It looks like the end of this season will also be the end of the road for one of the best defensive players in major-league history. Unless Omar Vizquel can pull off a miraculous second-half revival, it would be in both his and the Giants' best interest if he hung up the spikes for good. Don't get me wrong, I'm a huge Vizquel fan, and I always have been.
I grew up rooting for the Giants and Indians, and I loved how the Giants have had a relationship with Cleveland through their players. Guys like Ellis Burks, Orel Hershiser, Kenny Lofton, and Vizquel have all made impacts on both franchises.
I've heard the comparison a couple times now: If Ozzie Smith and Omar Vizquel were dancers, Ozzie would be Gene Kelly, acrobatic, springy, and all over.
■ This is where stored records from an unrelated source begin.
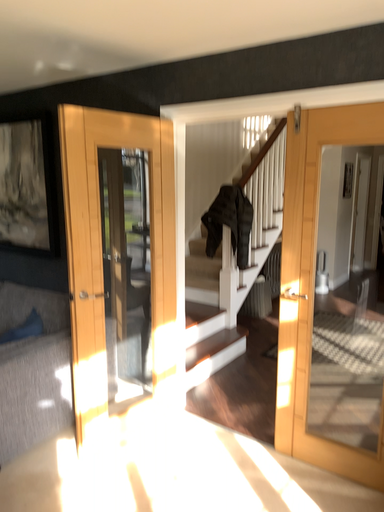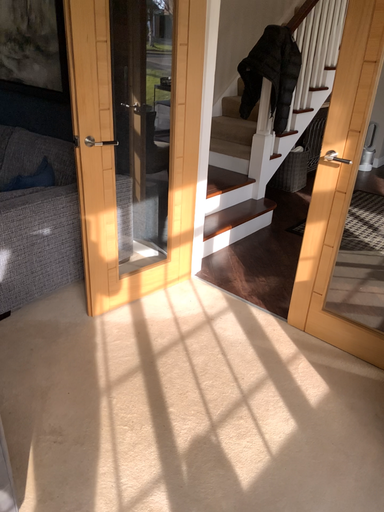 Question: How did the camera likely rotate when shooting the video?

Choices:
 (A) rotated upward
 (B) rotated downward

Answer: (B) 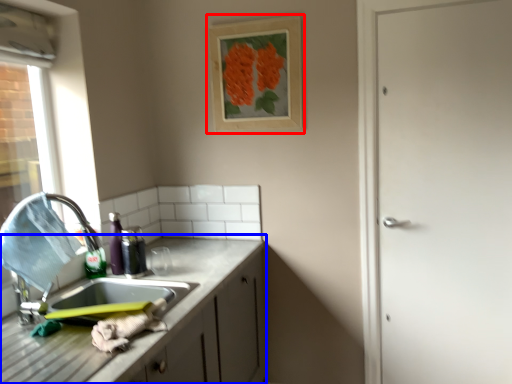 Question: Among these objects, which one is farthest to the camera, picture frame (highlighted by a red box) or cabinetry (highlighted by a blue box)?

Choices:
 (A) picture frame
 (B) cabinetry

Answer: (A) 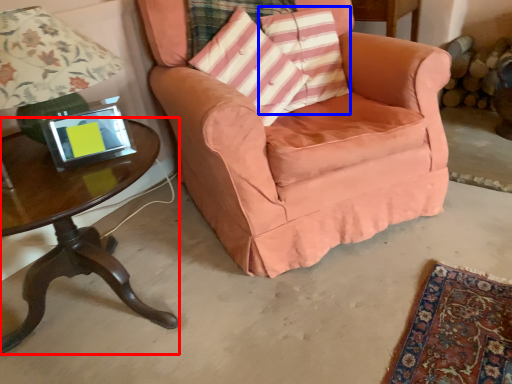 Question: Which point is further to the camera, table (highlighted by a red box) or pillow (highlighted by a blue box)?

Choices:
 (A) table
 (B) pillow

Answer: (B) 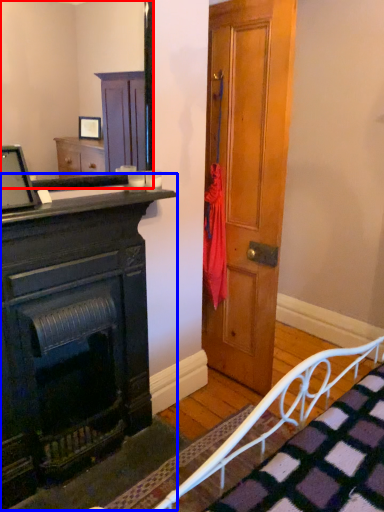 Question: Which object is further to the camera taking this photo, mirror (highlighted by a red box) or chest of drawers (highlighted by a blue box)?

Choices:
 (A) mirror
 (B) chest of drawers

Answer: (B) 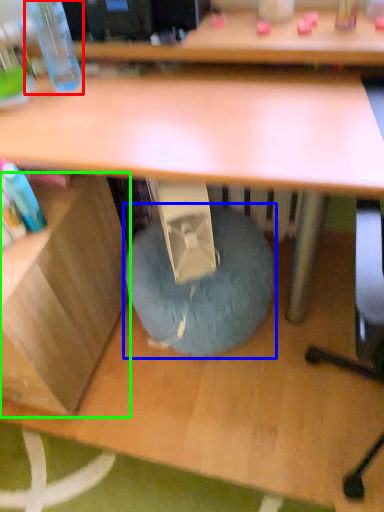 Question: Which object is the closest to the bottle (highlighted by a red box)? Choose among these: bean bag chair (highlighted by a blue box) or shelf (highlighted by a green box).

Choices:
 (A) bean bag chair
 (B) shelf

Answer: (B) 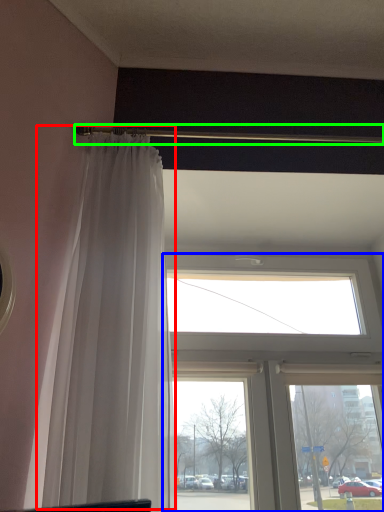 Question: Estimate the real-world distances between objects in this image. Which object is farther from curtain (highlighted by a red box), window (highlighted by a blue box) or beam (highlighted by a green box)?

Choices:
 (A) window
 (B) beam

Answer: (A) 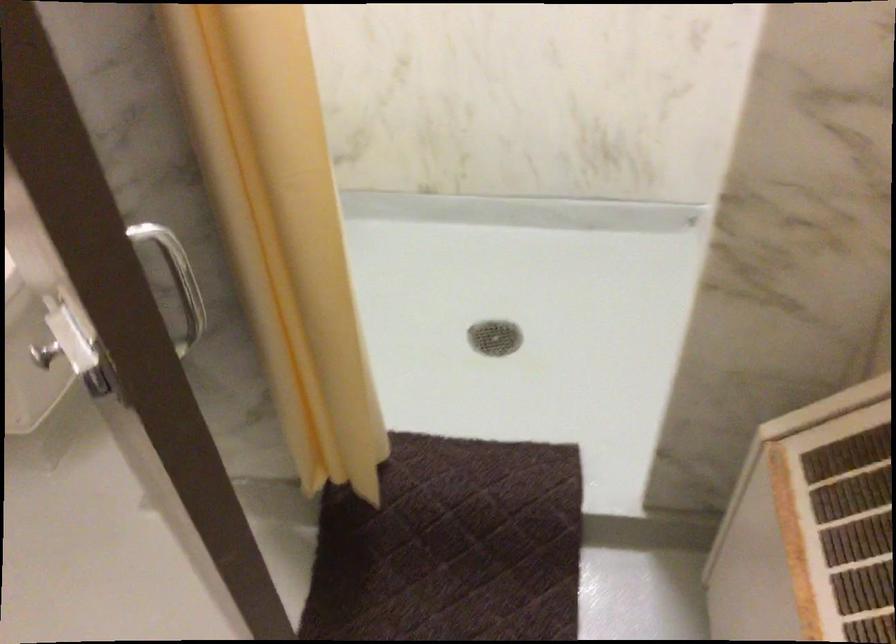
Omar is the baseball equivalent of Fred Astaire, gliding across the infield and making every little thing look graceful and easy.
His fielding percentage and number of Gold Gloves make him almost a lock for the Hall of Fame, and even though people say that his offensive numbers don't warrant a call from Cooperstown, he still has more home runs and a higher career batting average than Ozzie.
So what's next for Vizquel? Why not a short trip down the bench to the coach's box? Rarely does a player come along that everyone knows has managerial potential. But Omar is one of those people. He looks like a wise man, talks like a baseball guru, and just exudes a personality that was born to teach.
It doesn't have to be immediately, as the Giants' front office really likes Bruce Bochy, but next year should prove to be the year that Omar would make the switch.
The best-case scenario would be that he does not pick up his option to play next year, and then comes back as an instructor in Spring Training, much like J.T. Snow. The Giants have always made it a point to keep former players around, and Omar would fit right in with Robby Thompson, Shawon Dunston, and Mark Gardner.
Besides, who better to groom the next Giants shortstop, be it Manny Burriss or Ivan Ochoa, than the current Gold Glove shortstop?
His experience, and ability to teach, is a beacon for this young crop of infielders.
In summary, Omar, I think we all know that your time as a player is coming to a close. It saddens all of us fans to finally see a favorite player retire, but you have to realize that it is time to move on.
Share your gift! Become an instructor to these kids. San Francisco digs Omar just as much as he digs the city. Stay around, get into coaching, and continue your legacy.